**EXERCISE:** Give the data below again exactly as written, without its pictures.
--- DATA PROVIDED ---
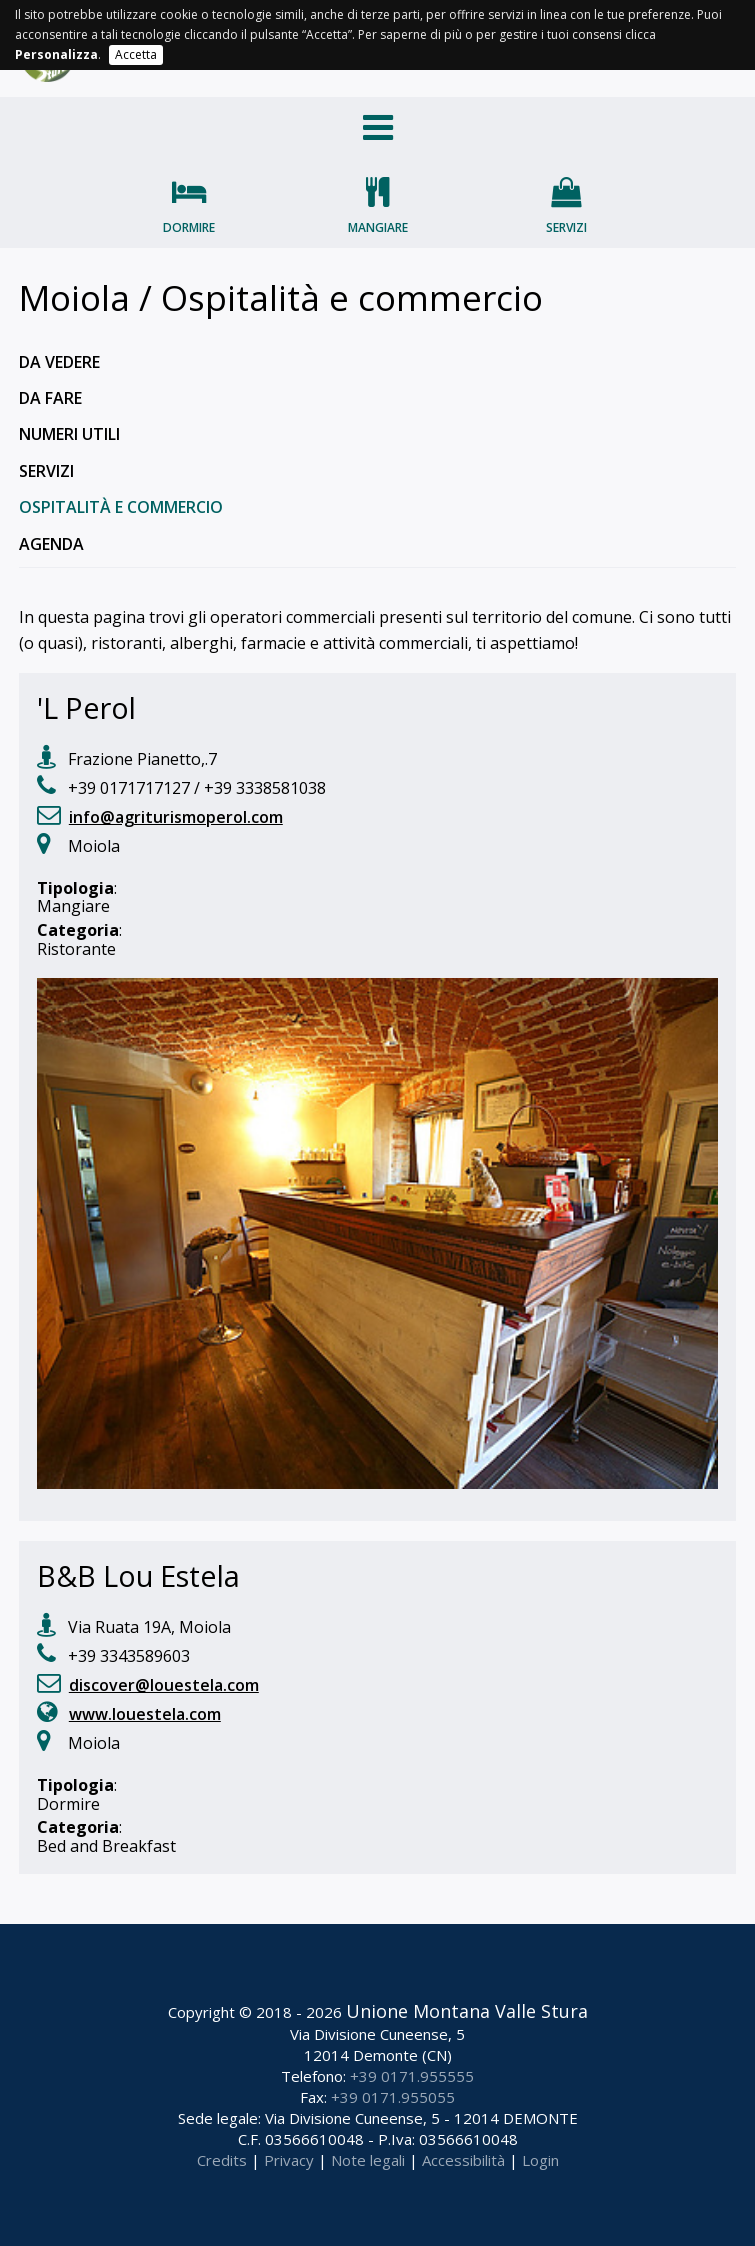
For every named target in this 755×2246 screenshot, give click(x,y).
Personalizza (56, 54)
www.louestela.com (145, 1714)
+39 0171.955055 (393, 2097)
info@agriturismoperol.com (176, 817)
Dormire (189, 227)
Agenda (51, 544)
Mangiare (378, 227)
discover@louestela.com (164, 1685)
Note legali (368, 2160)
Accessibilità (463, 2160)
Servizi (566, 227)
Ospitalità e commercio (121, 507)
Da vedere (59, 362)
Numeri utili (69, 434)
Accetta (136, 54)
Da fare (50, 398)
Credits (222, 2160)
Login (540, 2160)
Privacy (289, 2160)
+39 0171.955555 (412, 2076)
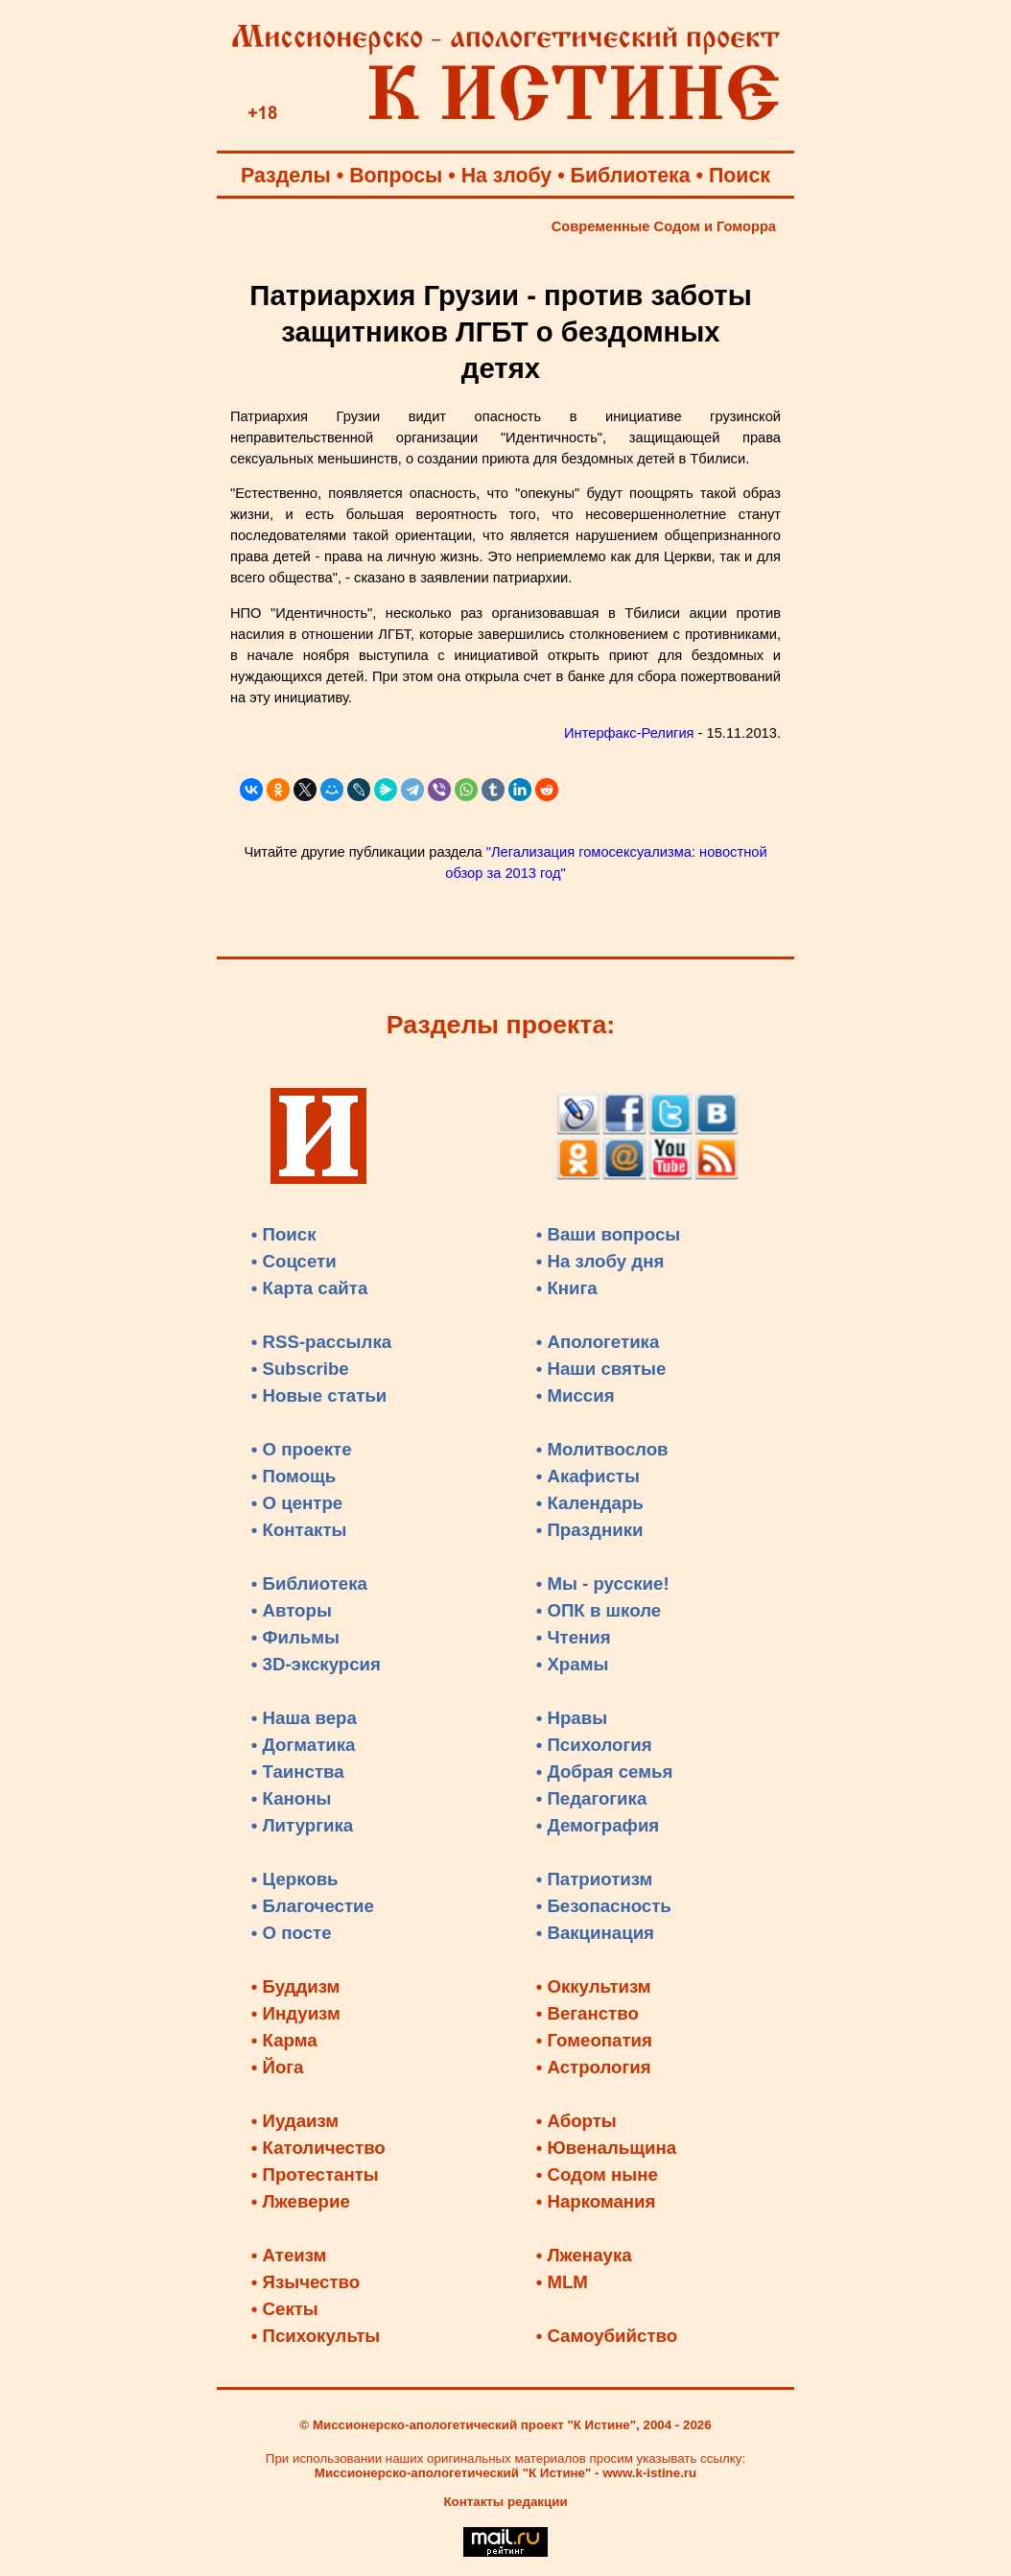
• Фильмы (295, 1637)
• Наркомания (596, 2201)
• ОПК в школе (598, 1610)
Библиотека (631, 175)
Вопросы (395, 175)
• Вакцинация (595, 1933)
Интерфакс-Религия (629, 733)
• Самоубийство (606, 2336)
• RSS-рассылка (321, 1342)
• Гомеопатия (594, 2040)
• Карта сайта (309, 1288)
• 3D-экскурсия (316, 1664)
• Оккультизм (593, 1986)
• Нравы (571, 1718)
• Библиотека (309, 1583)
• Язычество (305, 2282)
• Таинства (297, 1771)
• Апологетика (598, 1342)
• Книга (567, 1288)
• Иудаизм (295, 2121)
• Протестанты (315, 2174)
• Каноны (291, 1798)
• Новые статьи (319, 1395)
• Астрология (593, 2067)
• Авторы (291, 1610)
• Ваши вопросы (608, 1234)
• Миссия (575, 1395)
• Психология (594, 1745)
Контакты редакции (505, 2501)
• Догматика (303, 1745)
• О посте (291, 1933)
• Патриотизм (594, 1879)
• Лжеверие (300, 2201)
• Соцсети (294, 1261)
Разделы (286, 175)
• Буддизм (296, 1986)
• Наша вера (304, 1718)
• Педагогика (591, 1798)
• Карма (284, 2040)
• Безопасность (603, 1906)
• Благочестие (312, 1906)
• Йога (277, 2067)
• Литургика (302, 1825)
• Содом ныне (597, 2174)
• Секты (284, 2309)
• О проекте (301, 1449)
---
**TASK SOLUTION:**
For every named target in this 755×2246 screenshot, give click(x,y).
Personalizza (56, 54)
www.louestela.com (145, 1714)
+39 0171.955055 (393, 2097)
info@agriturismoperol.com (176, 817)
Dormire (189, 227)
Agenda (51, 544)
Mangiare (378, 227)
discover@louestela.com (164, 1685)
Note legali (368, 2160)
Accessibilità (463, 2160)
Servizi (566, 227)
Ospitalità e commercio (121, 507)
Da vedere (59, 362)
Numeri utili (69, 434)
Accetta (136, 54)
Da fare (50, 398)
Credits (222, 2160)
Login (540, 2160)
Privacy (289, 2160)
+39 0171.955555 (412, 2076)
• Фильмы (295, 1637)
• Наркомания (596, 2201)
• ОПК в школе (598, 1610)
Библиотека (631, 175)
Вопросы (395, 175)
• Вакцинация (595, 1933)
Интерфакс-Религия (629, 733)
• Самоубийство (606, 2336)
• RSS-рассылка (321, 1342)
• Гомеопатия (594, 2040)
• Карта сайта (309, 1288)
• 3D-экскурсия (316, 1664)
• Оккультизм (593, 1986)
• Нравы (571, 1718)
• Библиотека (309, 1583)
• Язычество (305, 2282)
• Таинства (297, 1771)
• Апологетика (598, 1342)
• Книга (567, 1288)
• Иудаизм (295, 2121)
• Протестанты (315, 2174)
• Каноны (291, 1798)
• Новые статьи (319, 1395)
• Астрология (593, 2067)
• Авторы (291, 1610)
• Ваши вопросы (608, 1234)
• Миссия (575, 1395)
• Психология (594, 1745)
Контакты редакции (505, 2501)
• Догматика (303, 1745)
• О посте (291, 1933)
• Патриотизм (594, 1879)
• Лжеверие (300, 2201)
• Соцсети (294, 1261)
Разделы (286, 175)
• Буддизм (296, 1986)
• Наша вера (304, 1718)
• Педагогика (591, 1798)
• Карма (284, 2040)
• Безопасность (603, 1906)
• Благочестие (312, 1906)
• Йога (277, 2067)
• Литургика (302, 1825)
• Содом ныне (597, 2174)
• Секты (284, 2309)
• О проекте (301, 1449)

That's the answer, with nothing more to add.